Zur Optimierung des Produktionssystems sind einerseits Innovationen im Bereich Technik, andererseits aber züchterische Aktivitäten zur Verbesserung der Leistungsfähigkeit moderner Getreidesorten gefragt. Um die Vorteile und auch die Interaktion von Linien- bzw. Hybridsorte und Vereinzelungstechnik näher zu beleuchten, haben sich die Firmen Horsch Maschinen, HYBRO Saatzucht/SAATEN UNION und Hanse Agro Beratung und Entwicklung zu einem Gemeinschaftsversuch zusammengeschlossen.

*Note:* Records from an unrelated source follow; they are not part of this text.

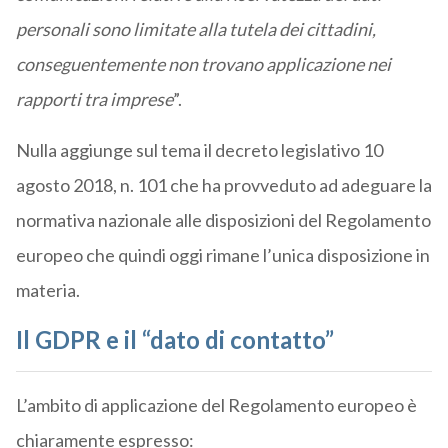
personali sono limitate alla tutela dei cittadini,
conseguentemente non trovano applicazione nei
rapporti tra imprese
”.
Nulla aggiunge sul tema il decreto legislativo 10
agosto 2018, n. 101 che ha provveduto ad adeguare la
normativa nazionale alle disposizioni del Regolamento
europeo che quindi oggi rimane l’unica disposizione in
materia.
Il GDPR e il “dato di contatto”
L’ambito di applicazione del Regolamento europeo è
chiaramente espresso: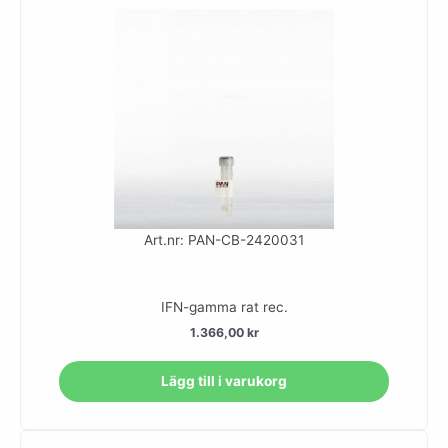
Art.nr: PAN-CB-2420031
IFN-gamma rat rec.
1.366,00
kr
Lägg till i varukorg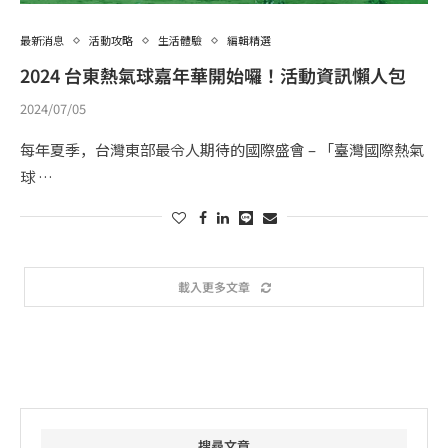
最新消息
活動攻略
生活體驗
編輯精選
2024 台東熱氣球嘉年華開始囉！活動資訊懶人包
2024/07/05
每年夏季，台灣東部最令人期待的國際盛會 – 「臺灣國際熱氣
球 …
載入更多文章
搜尋文章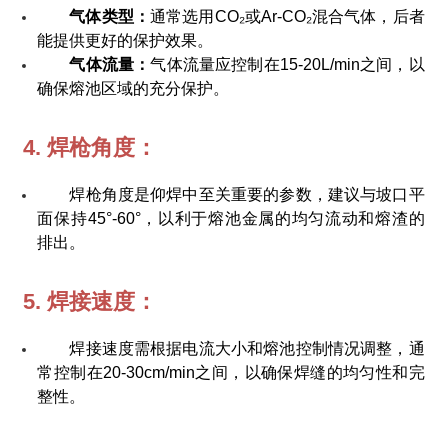
气体类型：
通常选用CO₂或Ar-CO₂混合气体，后者
能提供更好的保护效果。
气体流量：
气体流量应控制在15-20L/min之间，以
确保熔池区域的充分保护。
4. 焊枪角度：
焊枪角度是仰焊中至关重要的参数，建议与坡口平
面保持45°-60°，以利于熔池金属的均匀流动和熔渣的
排出。
5. 焊接速度：
焊接速度需根据电流大小和熔池控制情况调整，通
常控制在20-30cm/min之间，以确保焊缝的均匀性和完
整性。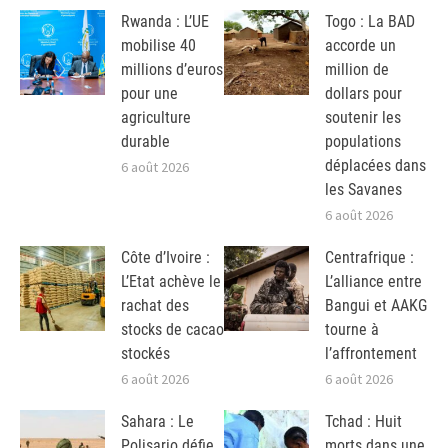
Rwanda : L’UE
Togo : La BAD
mobilise 40
accorde un
millions d’euros
million de
pour une
dollars pour
agriculture
soutenir les
durable
populations
déplacées dans
6 août 2026
les Savanes
6 août 2026
Côte d’Ivoire :
Centrafrique :
L’Etat achève le
L’alliance entre
rachat des
Bangui et AAKG
stocks de cacao
tourne à
stockés
l’affrontement
6 août 2026
6 août 2026
Sahara : Le
Tchad : Huit
Polisario défie
morts dans une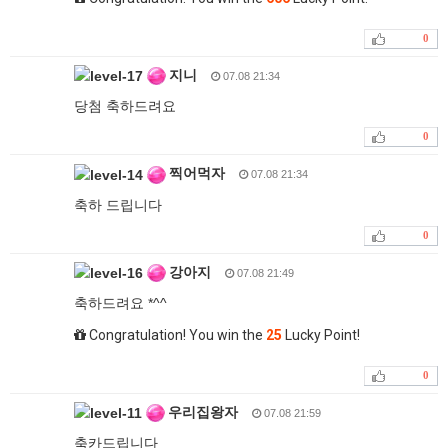
0
지니
07.08 21:34
당첨 축하드려요
0
찍어먹자
07.08 21:34
축하 드립니다
0
강아지
07.08 21:49
축하드려요 *^^
Congratulation! You win the
25
Lucky Point!
0
우리집왕자
07.08 21:59
축카드립니다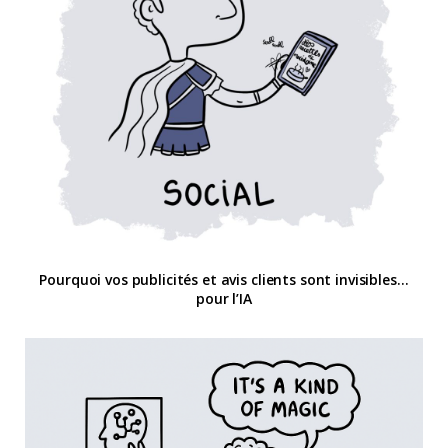
Pourquoi vos publicités et avis clients sont invisibles…
pour l’IA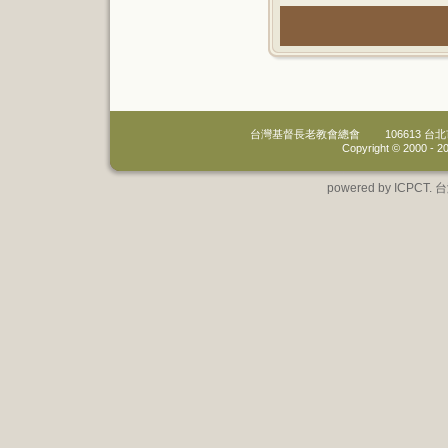
台灣基督長老教會總會
106613 
Copyright © 2000 -
20
powered by IC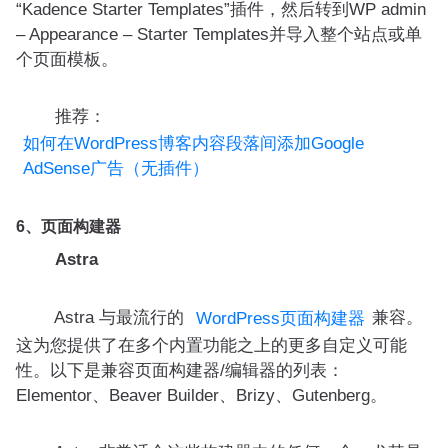
“Kadence Starter Templates”插件，然后转到WP admin
– Appearance – Starter Templates并导入整个站点或单
个页面模板。
推荐：
如何在WordPress博客内容段落间添加Google
AdSense广告（无插件）
6、页面构建器
Astra
Astra 与最流行的
兼容。
WordPress页面构建器
这为您提供了在多个内置功能之上的更多自定义可能
性。以下是兼容页面构建器/编辑器的列表：
Elementor、Beaver Builder、Brizy、Gutenberg。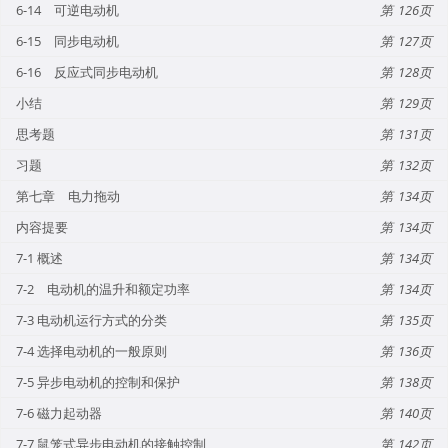
6-14 可逆电动机
126
6-15 同步电动机
127
6-16 反应式同步电动机
128
小结
129
思考题
131
习题
132
第七章 电力拖动
134
内容提要
134
7-1 概述
134
7-2 电动机的温升和额定功率
134
7-3 电动机运行方式的分类
135
7-4 选择电动机的一般原则
136
7-5 异步电动机的控制和保护
138
7-6 磁力起动器
140
7-7 鼠笼式异步电动机的接触控制
142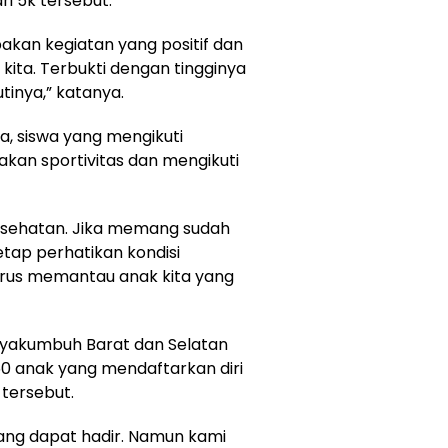
i 5k tersebut.
akan kegiatan yang positif dan
ita. Terbukti dengan tingginya
tinya,” katanya.
, siswa yang mengikuti
an sportivitas dan mengikuti
esehatan. Jika memang sudah
etap perhatikan kondisi
erus memantau anak kita yang
ayakumbuh Barat dan Selatan
0 anak yang mendaftarkan diri
 tersebut.
 yang dapat hadir. Namun kami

So funktioniert die Vereinzelungssaat
Die Basismaschine mit dem Vereinzeler Singular-System ist mit dem Grundaufbau konventioneller Drilltechnik identisch: Die exakte Saatmenge wird mit dem Rotor in den Luftstrom des Gebläses dosiert und pneumatisch zum Verteiler transportiert. Im Verteilerturm wird das Saatgut gleichmäßig auf die einzelnen Schläuche verteilt und in Richtung Säschare geleitet. Soll nun das Saatgut vereinzelt werden, kommt der Kornvereinzeler (Funck Dosierer) zum Einsatz: Er sitzt auf dem Säschar und wird einzeln elektrisch angetrieben. An das Saatgut angepasste Taschen im Inneren nehmen jedes Korn gesondert auf und geben es in richtigem Abstand ins Fallrohr frei. Im Gegensatz zum herkömmlichen Säschar wird mit einer Kufe an der Unterseite der Säscheiben die Rille geformt und das Saatkorn darin abgelegt. Eine zusätzliche Fangrolle bremst das Saatgut sofort nach Verlassen der Kufe, um es in der richtigen Position zu halten. Mit dieser Technik kann aber ebenso nicht vereinzelt gedrillt werden.

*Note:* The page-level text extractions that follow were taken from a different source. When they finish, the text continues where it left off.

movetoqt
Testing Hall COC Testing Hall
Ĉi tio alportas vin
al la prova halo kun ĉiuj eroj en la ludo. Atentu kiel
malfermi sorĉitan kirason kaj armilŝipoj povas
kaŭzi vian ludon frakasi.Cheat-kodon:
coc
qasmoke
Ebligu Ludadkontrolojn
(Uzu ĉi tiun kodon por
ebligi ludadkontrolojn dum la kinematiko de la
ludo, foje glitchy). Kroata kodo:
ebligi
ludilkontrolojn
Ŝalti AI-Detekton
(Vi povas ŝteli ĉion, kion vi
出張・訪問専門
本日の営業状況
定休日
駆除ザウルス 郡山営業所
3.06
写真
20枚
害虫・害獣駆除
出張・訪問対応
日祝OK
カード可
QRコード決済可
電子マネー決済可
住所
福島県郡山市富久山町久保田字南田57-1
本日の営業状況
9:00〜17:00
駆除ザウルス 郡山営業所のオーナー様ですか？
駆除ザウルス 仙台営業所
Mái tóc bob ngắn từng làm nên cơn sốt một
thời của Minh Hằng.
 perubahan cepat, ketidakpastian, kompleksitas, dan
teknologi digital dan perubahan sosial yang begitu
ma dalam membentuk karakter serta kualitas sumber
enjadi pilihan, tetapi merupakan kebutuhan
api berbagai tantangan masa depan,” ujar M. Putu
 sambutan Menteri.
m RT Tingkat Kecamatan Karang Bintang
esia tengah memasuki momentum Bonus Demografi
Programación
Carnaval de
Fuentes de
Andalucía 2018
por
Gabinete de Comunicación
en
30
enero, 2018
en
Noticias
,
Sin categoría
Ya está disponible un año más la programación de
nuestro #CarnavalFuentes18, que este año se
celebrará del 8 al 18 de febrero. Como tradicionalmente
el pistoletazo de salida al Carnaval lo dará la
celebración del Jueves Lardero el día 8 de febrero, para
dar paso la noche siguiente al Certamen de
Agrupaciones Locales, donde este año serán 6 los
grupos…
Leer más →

Voraussetzung für den reibungslosen Ablauf der Saat ist sauberes und fraktioniertes Präzisionssaatgut. Mit der Schüttelbox erfolgt die Qualitätsüberprüfung des Saatguts und dessen Eignung für das System (s. Bild). Immer mehr Saatgutproduzenten bieten Präzisionssaatgut an.
Von der Vereinzelungstechnik wird eine homogenere Verteilung der Körner in der Reihe und eine dementsprechend bessere Entwicklung der Einzelpflanze erwartet. Diese soll die Standortfaktoren Strahlung, Wasser sowie Nährstoffe besser ausnutzen und in Ertrag umsetzen. Eine besser entwickelte Wurzel könnte bei Trockenheit zu Vorteilen gegenüber dem klassischen Saatverfahren führen.

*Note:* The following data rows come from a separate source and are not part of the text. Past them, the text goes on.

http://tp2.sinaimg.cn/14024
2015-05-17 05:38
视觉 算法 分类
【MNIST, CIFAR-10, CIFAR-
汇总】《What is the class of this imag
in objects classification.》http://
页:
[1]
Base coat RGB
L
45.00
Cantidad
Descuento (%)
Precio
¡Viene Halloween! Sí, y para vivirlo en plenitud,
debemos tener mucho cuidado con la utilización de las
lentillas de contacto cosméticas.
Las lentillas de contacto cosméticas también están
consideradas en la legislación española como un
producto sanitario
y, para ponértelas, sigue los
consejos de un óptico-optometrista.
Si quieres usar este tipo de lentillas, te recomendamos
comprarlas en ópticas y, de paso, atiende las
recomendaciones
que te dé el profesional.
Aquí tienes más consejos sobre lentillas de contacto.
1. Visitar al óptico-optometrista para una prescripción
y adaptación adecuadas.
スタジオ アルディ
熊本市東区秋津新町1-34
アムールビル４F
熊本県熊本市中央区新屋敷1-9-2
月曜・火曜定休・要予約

Interessant vor allem bei Hybridgetreide
Der Wechsel von Linien- zu Hybridsorten ist bei den gängigen Getreidearten bisher unterschiedlich weit fortgeschritten. Beim Fremdbefruchter Winterroggen haben sich Hybriden mit Ausnahme von Grenzstandorten bereits seit über 25 Jahren auf breiter Front durchgesetzt. Bei Hybridweizen und Hybridgerste ist die ökonomische Überlegenheit der Hybriden dagegen nicht generell gegeben: Unter anderem, weil die Heterosis bei Selbstbefruchtern nicht so ausgeprägt ist wie bei Fremdbefruchtern und nicht zuletzt auch deshalb, weil die Mehrkosten bei Hybridgerste und Hybridweizen höher sind als bei Hybridroggen. Umso wichtiger ist es, die höhere Vitalität und Ertragsleistung der Hybrideinzelpflanzen im Hinblick auf geringere Saatstärken zu nutzen. Dafür wäre die Vereinzelungssaat ideal. Zum einen kommt es bei bestockenden und verzweigenden Fruchtarten nicht auf eine exakt definierte Einzelkornablage an, weil die Pflanzen eine unterschiedliche Raumzuteilung besser kompensieren können als beispielsweise Rüben oder Mais. Zum anderen lohnt sich die Vereinzelungssaat gerade bei Hybridgetreide, da bei den dort vorherrschenden Dünnsaaten eine vergleichbare Flächenleistung wie bei herkömmlicher Drilltechnik möglich ist.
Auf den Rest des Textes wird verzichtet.